According to the Times, the governor of the Bank of England briefed senior Tories on Thursday that a chaotic no-deal Brexit would lead to spiralling mortgage rates crashing the housing market, with house prices expected to drop by more than a third over three years.
Carney also told ministers that the Bank of England would not be able to offset the economic chaos by cutting interest rates as it did after the 2016 EU referendum, the Financial Times reported.
His comments are said to have been made during a special Cabinet meeting on the latest Brexit preparations chaired by the Prime Minister. The Bank of England has declined to comment on the briefing.
Lib Dem MP Tom Brake, who works with the anti-Brexit group Best for Britain, said May would “rue this day” and warned that the “party of the property-owning democracy” was now hurting its own voters.
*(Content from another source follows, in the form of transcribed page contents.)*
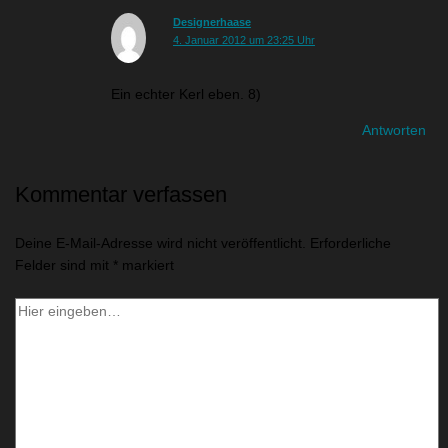
Designerhaase
4. Januar 2012 um 23:25 Uhr
Ein echter Kerl eben. 8)
Antworten
Kommentar verfassen
Deine E-Mail-Adresse wird nicht veröffentlicht.
Erforderliche
Felder sind mit
*
markiert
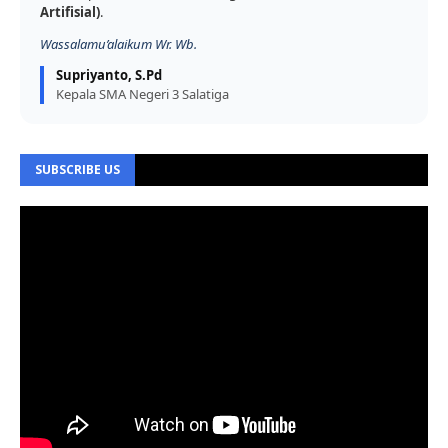
Artifisial)
.
Wassalamu’alaikum Wr. Wb.
Supriyanto, S.Pd
Kepala SMA Negeri 3 Salatiga
SUBSCRIBE US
“We are now six months away from Brexit and people up and down the country are fearful for what the future brings. No-deal Brexit or even the Prime Minister’s potential deal will leave Britain poorer, weaker and more isolated,” he said.
May’s decisions on Brexit “threaten to tear the Tories asunder”, Brake added.
On Tuesday night, around 50 members of the powerful Economic Research Group - who want May to ditch her Chequers plan for Brexit - met, with some said to have been openly pushing for the Prime Minister to be ousted.
While May vowed to fight any leadership challenge, a day later around 80 Tory MPs from the moderate wing of the party held talks as part of a fight back against their right-wing colleagues.
Labour MP Ian Murray called Carney’s alleged comments an “incredible warning”.
Writing on Twitter, he said: “Are we really, as a country, going to go down this road? Surely nobody voted to be poorer, let alone this poorer [sic].”
Thursday also saw the government publish its latest contingency plans for a no-deal Brexit, including fears that crashing out of the EU could limit the UK’s ability to spot space debris crashing to Earth.
Another document revealed today that around 15% of mobile phone users could face a return to EU data roaming charges unless phone companies come into like with a government agreement on the terms of a no-deal Brexit.